腰高窓の横にあるデスクに向かって仕事をしていると、近頃涼しくなってすっかり調子のいい猫が突然、
「んにゃっ」
と言いながら窓越しに私のすぐ脇に飛び込んでくる。
隣の部屋の掃き出し窓から出てベランダでひとり遊んでいたものを、私を驚かすためにわざわざこちらの部屋まで周りこんでジャンプインしてくるのだ。
「ペプシマンかよ!」
と驚くと、猫は満足そうに尻尾を振り立てて、またどこかへ消えていく。
この世界に生まれでて五年ほどの猫がペプシマンのCMを知ってるとも思わないし、
日本語の時代錯誤なツッコミまで聞き分けられると思っているわけでもないが、
とにかく
「やった。

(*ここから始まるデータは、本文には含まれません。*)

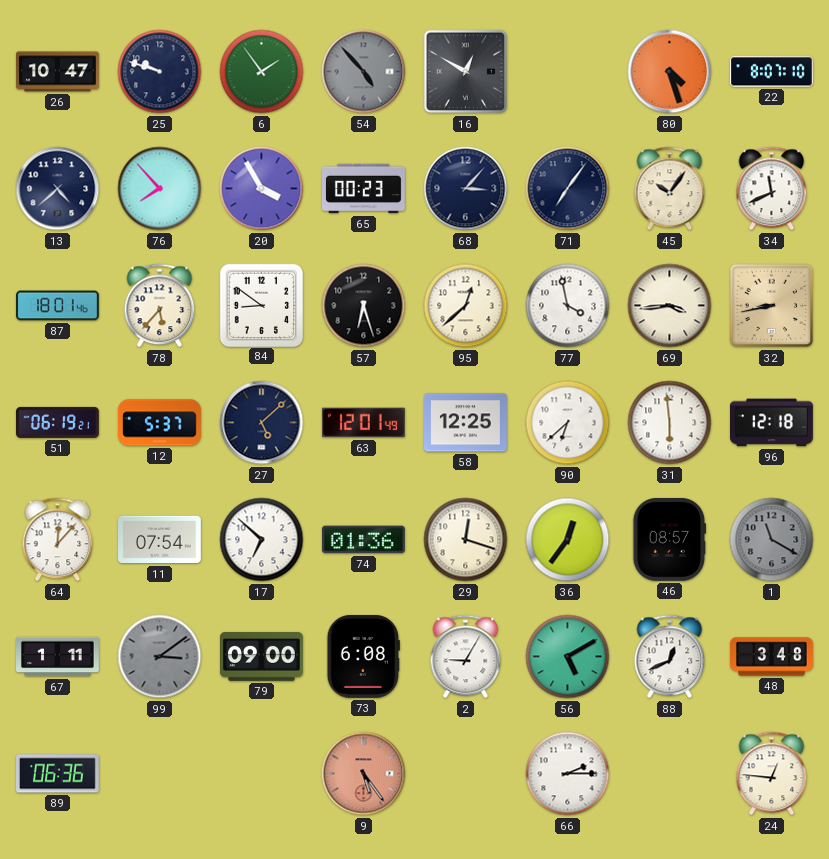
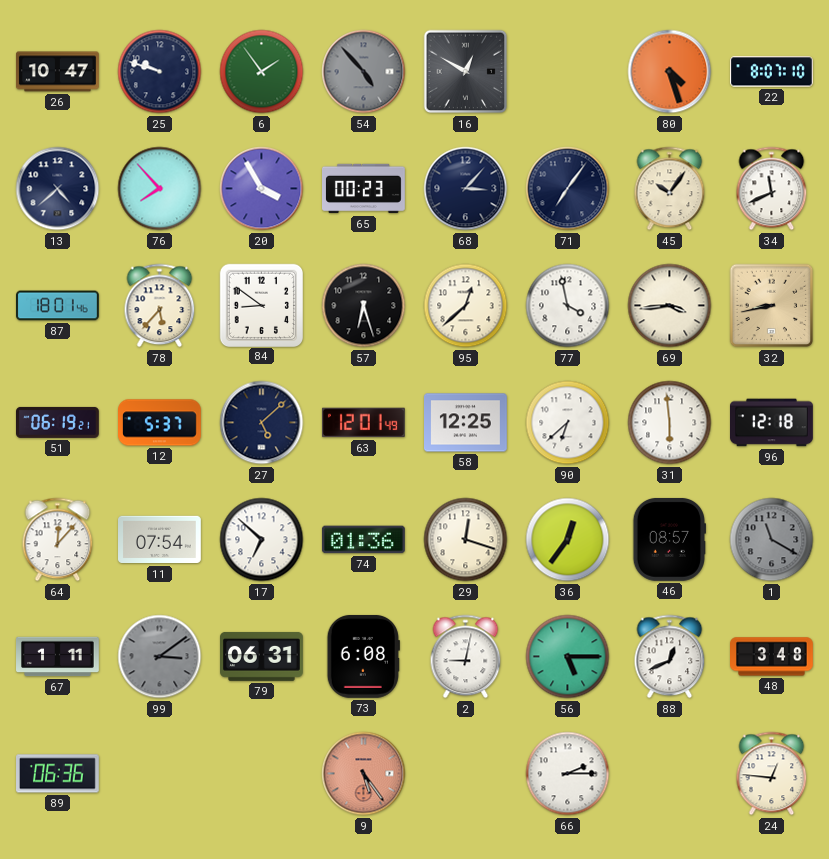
79: 09:00 -> 06:31
2: 9:05 -> 9:02
56: 5:10 -> 5:15
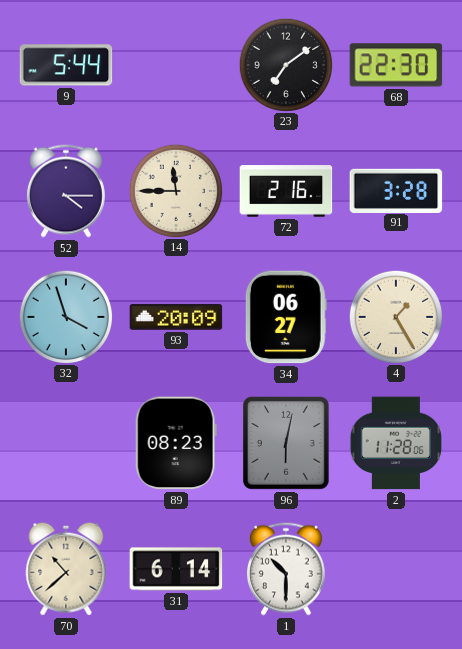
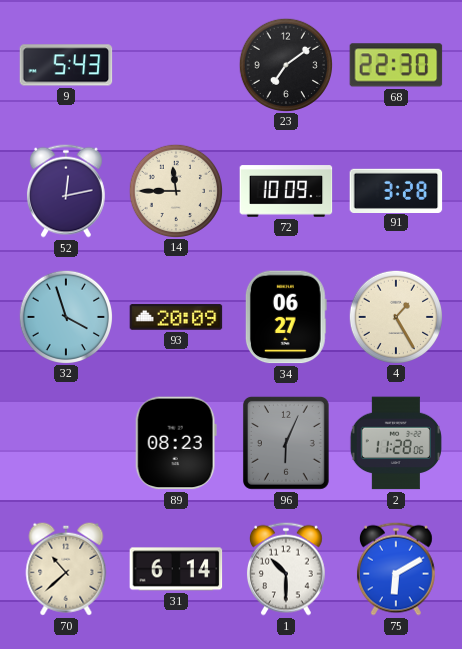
9: 5:44 -> 5:43
52: 4:15 -> 12:13
72: 2:16 -> 10:09
96: 6:02 -> 6:04
75: none -> 6:10
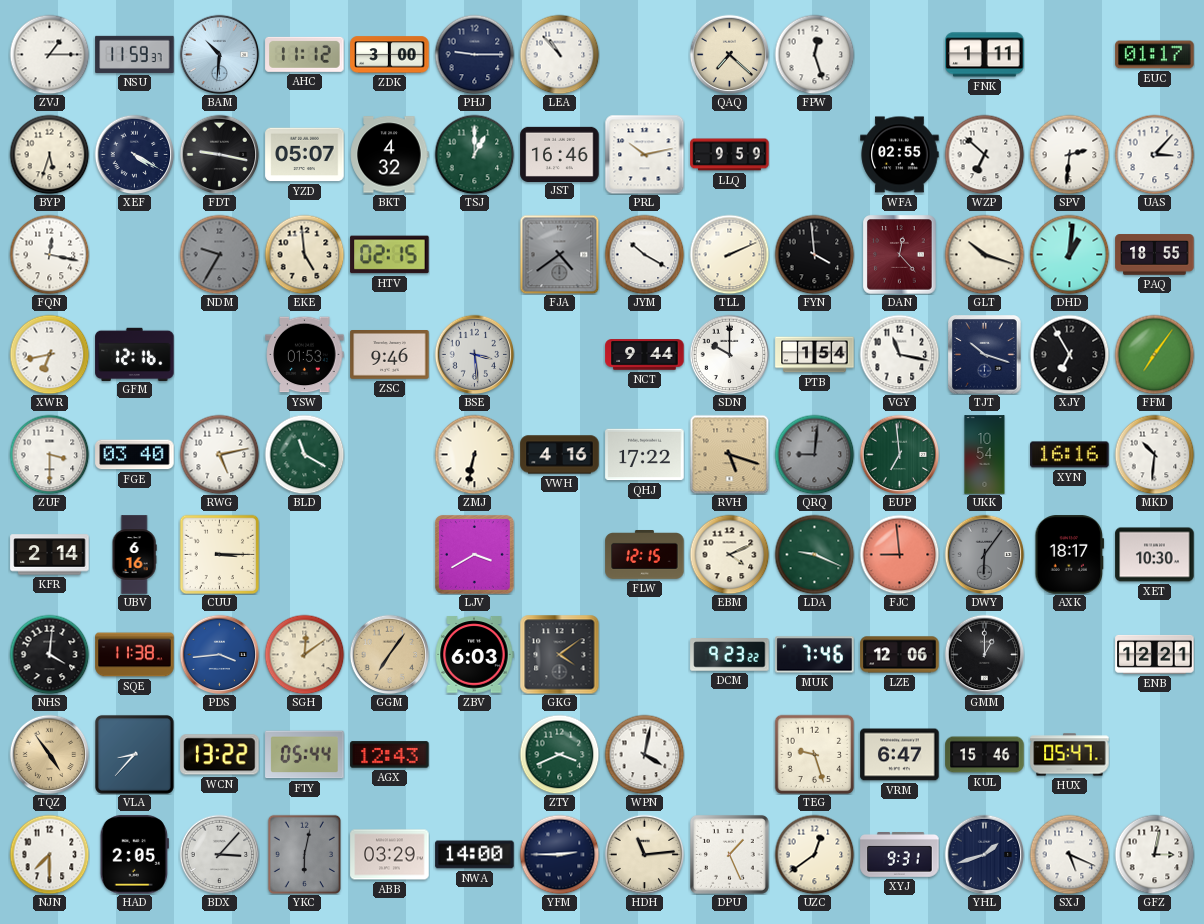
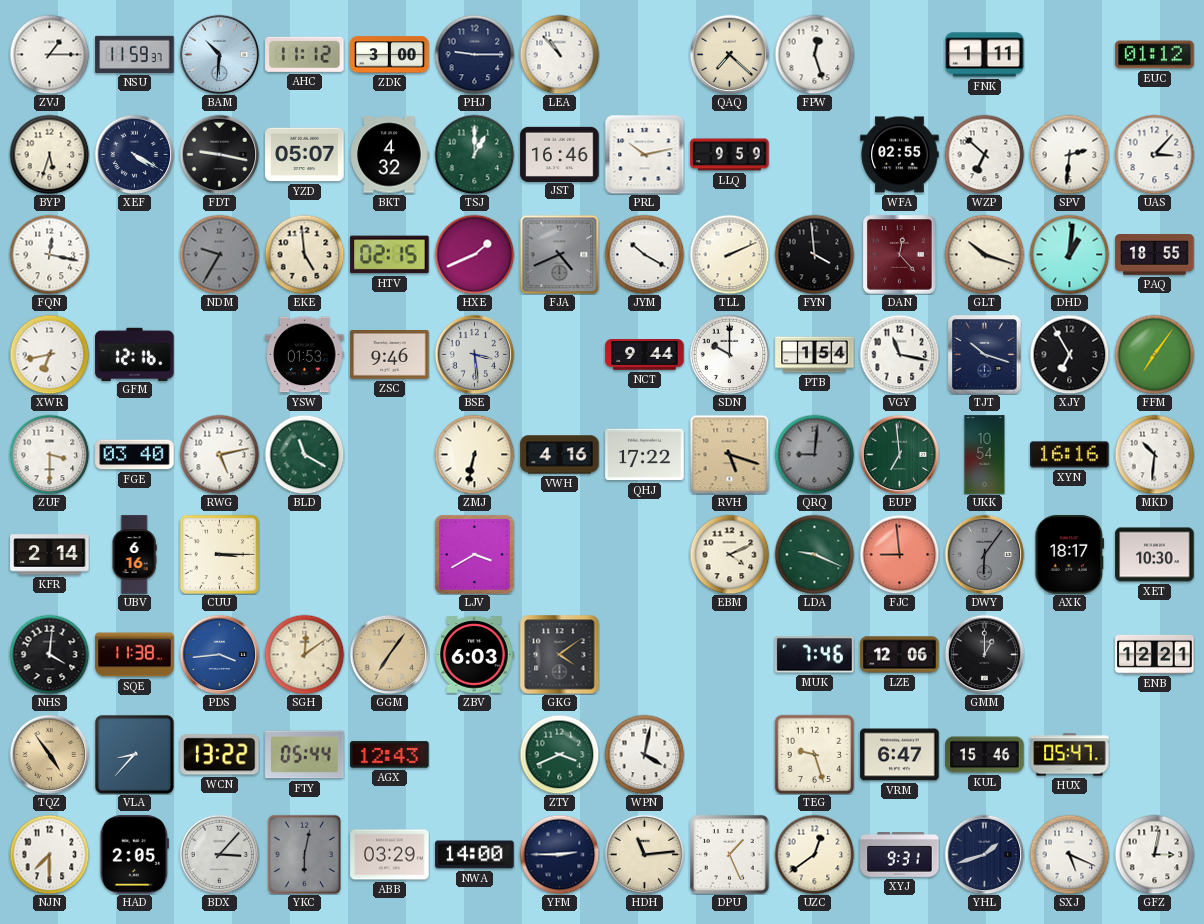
EUC: 01:17 -> 01:12
HXE: none -> 1:41
FJA: 4:39 -> 4:41
FLW: 12:15 -> none
DCM: 9:23 -> none
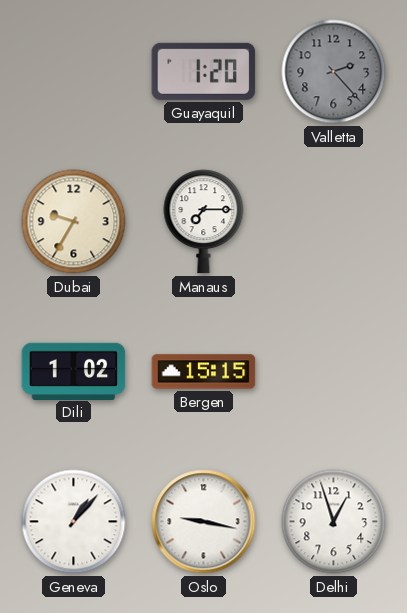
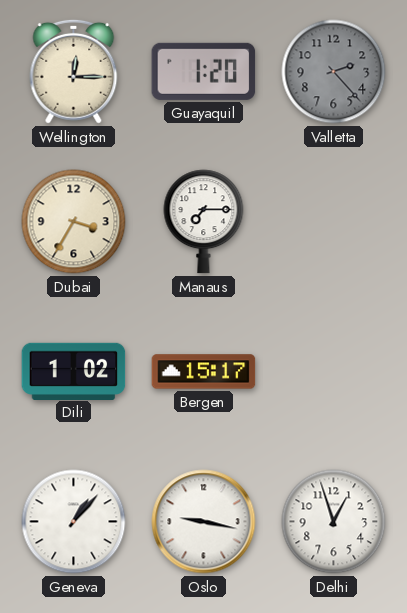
Wellington: none -> 12:15
Dubai: 9:35 -> 3:35
Bergen: 15:15 -> 15:17
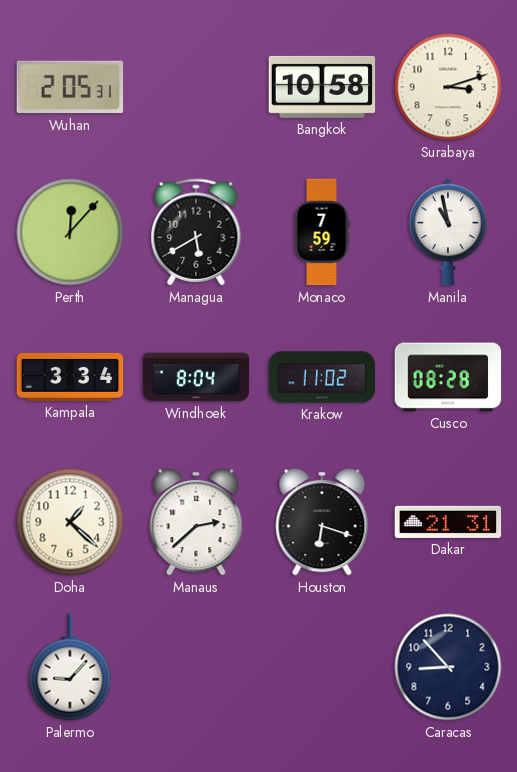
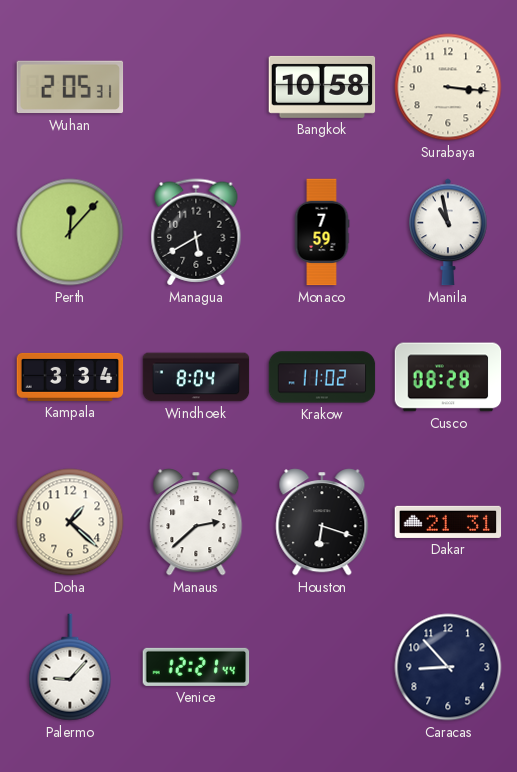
Surabaya: 3:12 -> 3:16
Venice: none -> 12:21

ウケた!」
ということまでは自信を持っているようで、近頃はドヤ顔でしばしばこれをやりたがる。
正直、わりとびっくりする。
そんな猫にちゅーるをやるときは間近で顔を見たいので、腹ばいになって同じ目線で構えるようにしている。
無駄なく食べられるように小袋の後ろの方から折りたたみながら絞り出していくと、スティック状の袋が短くなるに連れて猫と私の顔の距離も順調に近くなる。
ふと、
「これってだいぶポッキーゲームっぽいな」
という気になる。
せっかくだからこの機会に猫の鼻先を舐められるかどうか試してみてもいいのではないか。
思えば猫を飼っておいて、普段から舐められる一方というのも理不尽な話だ。
必死に舌を伸ばしてちゅーるを舐めている猫の鼻先めがけて、こちらも限界まで舌を前に伸ばしながら、ちょっとずつちゅーるの袋を折りたたんでいく。
「もうちょっと!もうちょっと!」
と盛り上がってきたあたりで、突然猫がドン引きした表情をして頭を後ろにすっとひくのが分かった。
ちゅーるの袋がもう空だ。
ポッキーは途中で折れるものだし、ちゅーるは途中でなくなるものだし、フォークダンスは好きな子の前で終わるもの。
知ってる知ってる。
そういえば昔から世の中ってそういう場所だった。